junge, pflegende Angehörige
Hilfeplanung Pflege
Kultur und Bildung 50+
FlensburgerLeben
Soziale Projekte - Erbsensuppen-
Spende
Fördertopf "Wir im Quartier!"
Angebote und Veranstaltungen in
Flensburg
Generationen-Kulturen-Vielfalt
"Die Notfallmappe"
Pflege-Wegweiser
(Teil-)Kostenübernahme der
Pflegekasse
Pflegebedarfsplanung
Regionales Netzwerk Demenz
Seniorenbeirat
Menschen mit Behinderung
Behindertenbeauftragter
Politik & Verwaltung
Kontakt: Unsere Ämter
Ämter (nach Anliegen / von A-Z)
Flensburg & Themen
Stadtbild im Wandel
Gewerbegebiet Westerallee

--------------------

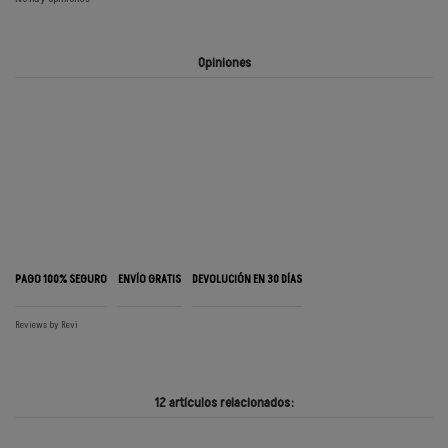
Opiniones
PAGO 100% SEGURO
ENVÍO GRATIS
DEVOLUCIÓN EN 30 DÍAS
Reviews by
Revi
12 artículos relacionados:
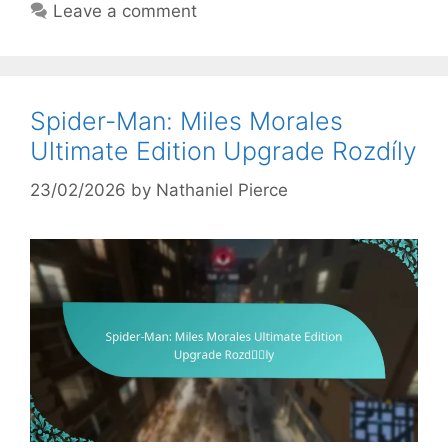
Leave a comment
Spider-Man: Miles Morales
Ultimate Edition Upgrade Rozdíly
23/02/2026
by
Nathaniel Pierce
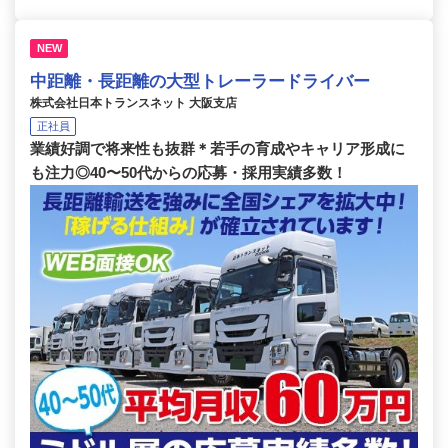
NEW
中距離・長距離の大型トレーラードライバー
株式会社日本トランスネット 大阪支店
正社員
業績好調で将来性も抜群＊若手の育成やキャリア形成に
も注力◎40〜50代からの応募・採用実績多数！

--------------------

WHAT THE EXERCISE ASKS » Give a tally of the lines in the listing above that contain the word "Ämter", and provide nothing beyond the number.

SOLUTION FOR THIS EXERCISE » 2